Search into unevolved protein space

Tretyachenko V1,2, Vymětal J1,2, Bednárová L2, Vondrášek J2, Hlouchová K1,2

1Department of Biochemistry, Faculty of Science, Charles University, Hlavova 2030, 128 00 Prague 2, Czech Republic

2Institute of Organic Chemistry and Biochemistry, The Czech Academy of Sciences, Flemingovo náměstí 2, 166 10 Prague 6, Czech Republic 

 

The protein sequences found in nature represent a tiny fraction of the potential sequences that could be constructed from the 20-amino-acid alphabet. To help define the properties that shaped proteins to stand out from the space of possible alternatives, we conducted a systematic computational and experimental exploration of random (unevolved) sequences in comparison with biological proteins. In our study, combinations of secondary structure, disorder, and aggregation predictions are accompanied by experimental characterization of selected proteins.
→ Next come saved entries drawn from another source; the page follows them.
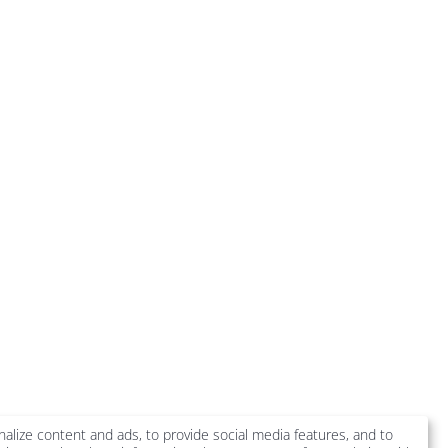
-muenchen.de
alize content and ads, to provide social media features, and to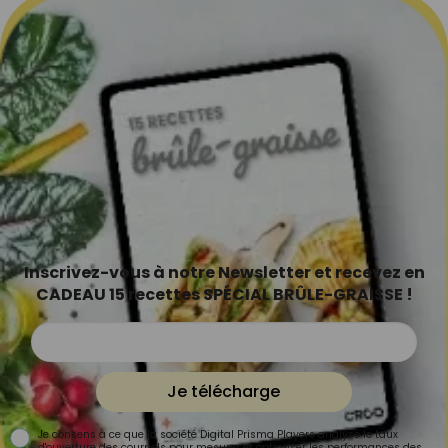
Inscrivez-vous à notre Newsletter et recevez en
CADEAU 15 recettes SPÉCIAL BRÛLE-GRAISSE !
Je télécharge
Je consens à ce que la société Digital Prisma Players analyse le taux
d'ouverture des courriels pour mesurer et optimiser les performances des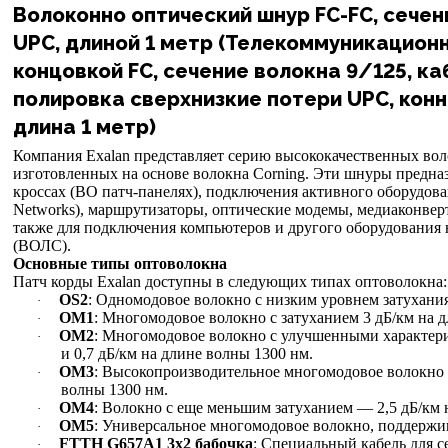
Волоконно оптический шнур FC-FC, сечени
UPC, длиной 1 метр (Телекоммуникационн
концовкой FC, сечение волокна 9/125, ка
полировка сверхнизкие потери UPC, конн
длина 1 метр)
Компания
Exalan представляет серию высококачественных вол
изготовленных на основе волокна Corning. Эти шнуры предна
кроссах (ВО патч-панелях), подключения активного оборудован
Networks), маршрутизаторы, оптические модемы, медиаконвер
также для подключения компьютеров и другого оборудования 
(ВОЛС).
Основные типы оптоволокна
Патч корды
Exalan доступны в следующих типах оптоволокна:
OS2
: Одномодовое волокно с низким уровнем затухани
·
OM1
: Многомодовое волокно с затуханием 3 дБ/км на д
·
OM2
: Многомодовое волокно с улучшенными характери
·
и 0,7 дБ/км на длине волны 1300 нм.
OM3
: Высокопроизводительное многомодовое волокно с 
·
волны 1300 нм.
OM4
: Волокно с еще меньшим затуханием — 2,5 дБ/км н
·
OM5
: Универсальное многомодовое волокно, поддерж
·
FTTH G657A1 3х2 бабочка
: Специальный кабель для 
·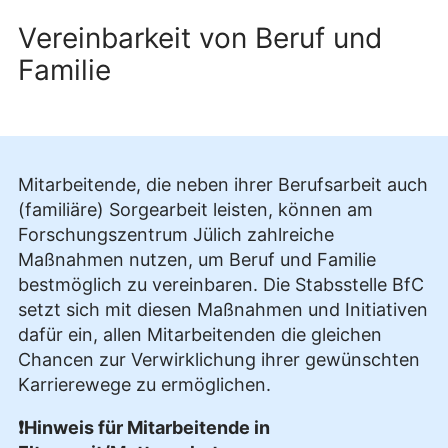
Vereinbarkeit von Beruf und
Familie
Mitarbeitende, die neben ihrer Berufsarbeit auch
(familiäre) Sorgearbeit leisten, können am
Forschungszentrum Jülich zahlreiche
Maßnahmen nutzen, um Beruf und Familie
bestmöglich zu vereinbaren. Die Stabsstelle BfC
setzt sich mit diesen Maßnahmen und Initiativen
dafür ein, allen Mitarbeitenden die gleichen
Chancen zur Verwirklichung ihrer gewünschten
Karrierewege zu ermöglichen.
❗Hinweis für Mitarbeitende in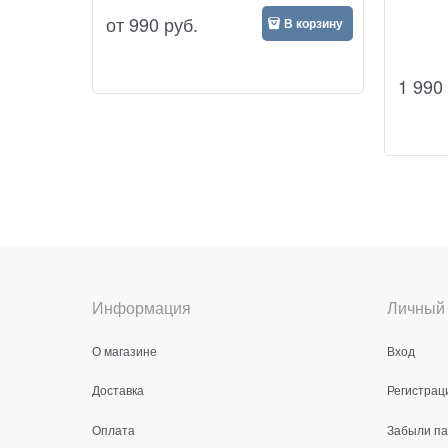
от
990
руб.
В корзину
1 990
Информация
Личный 
О магазине
Вход
Доставка
Регистрац
Оплата
Забыли п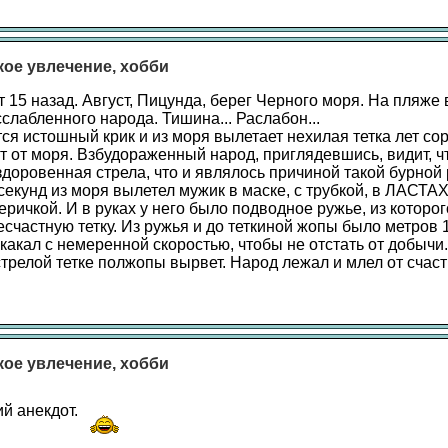
акое увлечение, хобби
 15 назад. Август, Пицунда, берег Черного моря. На пляже
слабленного народа. Тишина... Раслабон...
ся истошный крик и из моря вылетает нехилая тетка лет сор
 от моря. Взбудораженный народ, приглядевшись, видит, чт
здоровенная стрела, что и являлось причиной такой бурной 
секунд из моря вылетел мужик в маске, с трубкой, в ЛАСТА
еричкой. И в руках у него было подводное ружье, из которог
счастную тетку. Из ружья и до теткиной жопы было метров 1
какал с немеренной скоростью, чтобы не отстать от добычи.
трелой тетке полжопы вырвет. Народ лежал и млел от счаст
акое увлечение, хобби
ий анекдот.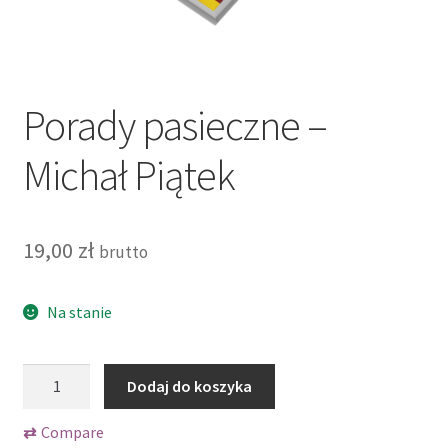
Koszyk
Moje konto
Porady pasieczne –
Polityka prywatności
Michał Piątek
Prenumerata dla firm
Prenumerata elektroniczna
19,00
zł
brutto
Prenumerata tradycyjna
Na stanie
Prenumerata tradycyjna
ilość
Dodaj do koszyka
Regulamin
Porady
pasieczne
⇄
Compare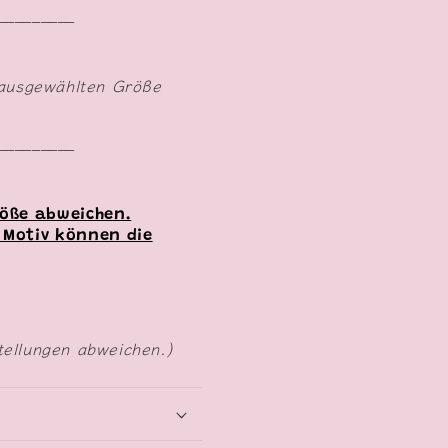
_________
 ausgewählten Größe
_________
röße abweichen.
 Motiv können die
tellungen abweichen.)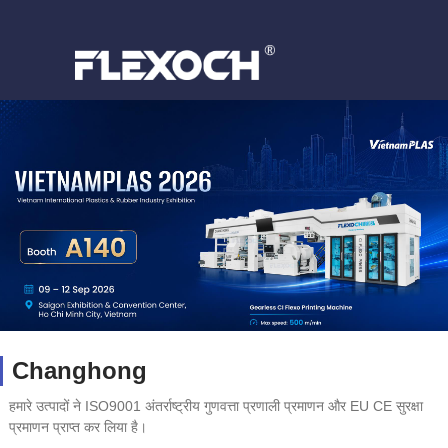
Changhong
हमारे उत्पादों ने ISO9001 अंतर्राष्ट्रीय गुणवत्ता प्रणाली प्रमाणन और EU CE सुरक्षा
प्रमाणन प्राप्त कर लिया है।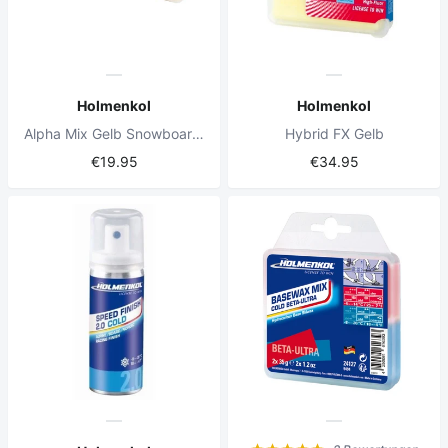
Holmenkol
Holmenkol
Alpha Mix Gelb Snowboard-Wachs
Hybrid FX Gelb
€19.95
€34.95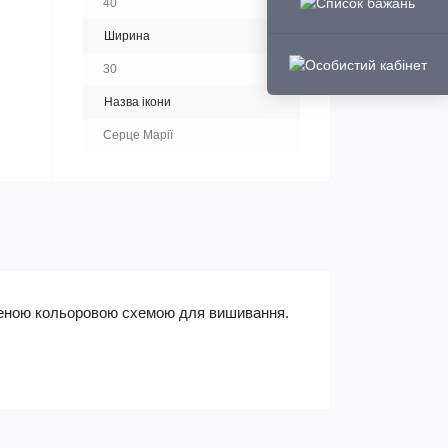
40
Ширина
30
Назва ікони
Серце Марії
есеною кольоровою схемою для вишивання.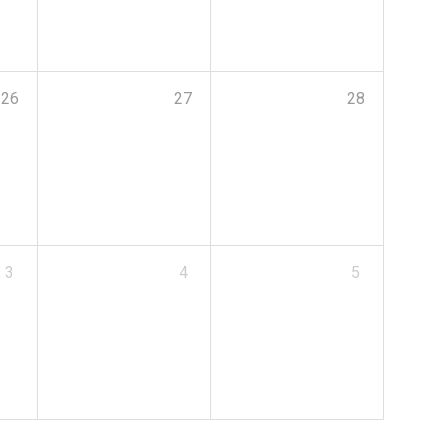
26
27
28
3
4
5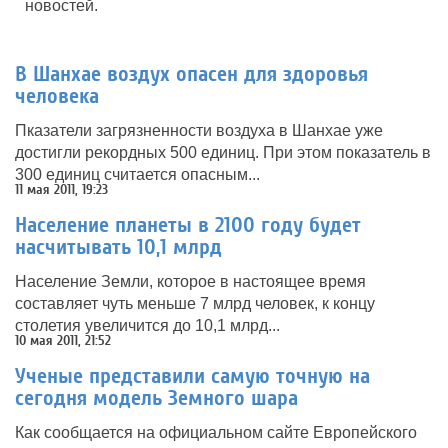
новостей.
В Шанхае воздух опасен для здоровья
человека
Пказатели загрязненности воздуха в Шанхае уже
достигли рекордных 500 единиц. При этом показатель в
300 единиц считается опасным...
11 мая 2011, 19:23
Население планеты в 2100 году будет
насчитывать 10,1 млрд
Население Земли, которое в настоящее время
составляет чуть меньше 7 млрд человек, к концу
столетия увеличится до 10,1 млрд...
10 мая 2011, 21:52
Ученые представили самую точную на
сегодня модель Земного шара
Как сообщается на официальном сайте Европейского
We found that the overall secondary structure and physicochemical properties of random and biological sequences are very similar. Moreover, random sequences can be well-tolerated by living cells. Contrary to early hypotheses about the toxicity of random and disordered proteins, we found that random sequences with high disorder have low aggregation propensity (unlike random sequences with high structural content) and were particularly well-tolerated. This direct structure content/aggregation propensity dependence differentiates random and biological proteins.

Our study indicates that while random sequences can be both structured and disordered, the properties of the latter make them better suited as progenitors (in both in vivo and in vitro settings) for further evolution of complex, soluble, three-dimensional scaffolds that can perform specific biochemical tasks.